Former Speaker of the House Dennis Hastert, the longest serving GOP Speaker in history, has been indicted for lying to the FBI and elaborately evading reporting requirements on large cash withdrawals for payments he allegedly made to a male former student whom Hastert sexually abused while he was a high school wrestling coach over 30 years ago. If you want to read what is known about the unfolding Washington scandal s far, as well as partisan attempts at spin, you can try Politico, The Week, Talking Points Memo, OpenSecrets.org, Washington Post, Bloomberg Business, The National Memo, NBC News, Washington Monthly, Outside the Beltway, The Hill, Daily Mail, Patterico’s Pontifications and The Daily Kos.
1. This is a personal and professional tragedy, no matter what else may be true. Hastert has a family, and once had a career and a relatively solid reputation. The family is still there, though wounded; the rest is gone, presumably forever.
2. Assuming that what is coming out as the reason Hastert was paying millions in hush money is in fact true, he abused his position of trust as a teacher and committed a heinous crime. Nothing that he did subsequently as a public servant, or endured as a consequence of his actions, mitigates the seriousness of that misconduct.
3. That he went on from this betrayal of trust and law to have a successful and productive career in public service is to his credit. It does not justify his concealing his earlier crime, or avoiding accountability for it.
4. The unnamed student was and is a victim. He is also apparently a blackmailer, and Hastert is, in turn, a victim of extortion. Blackmail is itself a terrible crime. Hastert’s former student is neither justified in nor relieved of full responsibility for his own crime because of his mistreatment by Hastert as a child all those decades ago.
UPDATE: Legal ethics expert Stephen Gillers argues that this is not blackmail, but rather a private settlement arrangement, which the law and public policy encourages. I have my doubts about this. Certainly a long-term, never ending, demand for money backed with threats of personal ruin becomes, if not illegal, then the unethical equivalent of extortion.
5. Geraldo Rivera is being excoriated because he referred to Hastert as a victim, and suggested in a tweet that because he “lied re being shaken down to avoid embarrassment,” law enforcement should leave him alone and focus only on the blackmailer. Rivera deserves to be excoriated. So Geraldo thinks avoiding embarrassment–as in public accountability for a crime—justifies an illegal cover-up by a public figure and lobbyist? Turn in that law license, son.
6. I would be interested, however, in knowing how many of Geraldo’s critics nodded their heads vigorously to the same rationalization when it was being made to justify Bill Clinton’s false statements under oath about Monica Lewinsky. Hey, doesn’t everybody lie about sex with student wrestlers?
7. I would also like to hear the exact reasoning of Democrats who think there is political significance to this. I have read that this means that Hastert is a hypocrite. Explain, please. Is the theory that former child molesters are ethically obligated to support gay rights? Do they really want to do down that road?

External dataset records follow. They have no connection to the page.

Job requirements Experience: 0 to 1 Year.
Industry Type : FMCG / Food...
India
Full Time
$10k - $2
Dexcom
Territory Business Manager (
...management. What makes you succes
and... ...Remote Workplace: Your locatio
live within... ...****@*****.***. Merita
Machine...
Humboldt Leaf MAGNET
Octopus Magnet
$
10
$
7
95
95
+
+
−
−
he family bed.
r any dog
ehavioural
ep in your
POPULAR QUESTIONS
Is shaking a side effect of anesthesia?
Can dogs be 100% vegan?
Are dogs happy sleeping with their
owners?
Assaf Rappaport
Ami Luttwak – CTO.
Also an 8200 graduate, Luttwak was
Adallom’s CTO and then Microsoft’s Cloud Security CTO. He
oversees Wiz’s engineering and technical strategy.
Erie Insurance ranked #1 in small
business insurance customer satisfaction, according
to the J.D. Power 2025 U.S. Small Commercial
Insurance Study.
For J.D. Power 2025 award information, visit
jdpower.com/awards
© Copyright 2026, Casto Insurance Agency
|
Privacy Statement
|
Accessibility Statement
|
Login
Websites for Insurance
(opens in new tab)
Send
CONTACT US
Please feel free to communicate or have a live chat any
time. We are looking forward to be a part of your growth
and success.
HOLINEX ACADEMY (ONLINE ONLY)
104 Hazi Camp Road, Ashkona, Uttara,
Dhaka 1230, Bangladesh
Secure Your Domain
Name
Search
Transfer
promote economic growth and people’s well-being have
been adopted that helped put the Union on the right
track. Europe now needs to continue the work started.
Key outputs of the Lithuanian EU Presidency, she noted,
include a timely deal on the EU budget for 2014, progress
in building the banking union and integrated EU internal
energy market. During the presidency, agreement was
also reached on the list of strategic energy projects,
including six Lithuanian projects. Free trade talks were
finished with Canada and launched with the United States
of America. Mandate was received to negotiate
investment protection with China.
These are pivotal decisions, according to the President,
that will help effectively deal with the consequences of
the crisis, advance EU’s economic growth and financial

8. Meanwhile, I recall the accolades heaped on Ted Kennedy when he died, noting that he went on from a serious episode of misconduct (I’ll say it was serious: he committed negligent homicide, lied about it and covered it up) to be an important and productive member of Congress. I don’t see why the same couldn’t just as accurately be said of Hastert, who didn’t kill his victim, and whose hush money pay-off just occurred later. The Kennedy clan made out its seven figure checks to poor Mary-Jo’s family right away, and before the advent of the regulations Hastert is accused of violating. Oh, wait: by definition only Democrats can be honorable public servants after a crime. Sorry, I forgot.
9. Here’s a disturbing thought: one of Hastert’s most prominent failures as Speaker—in addition to leading one of the most corrupt and venal group of Republican Congressmen since the Gilded Age—was his lack of responsible action to deal with Rep. Mark Foley, who was sexually harassing male pages. Did Hastert’s own predilections in that respect lead him to empathize with Foley?
10. The most revealing aspect of this mess from an ethics point of view will be how various pundits and pols attempt to spin it to advance their own interests.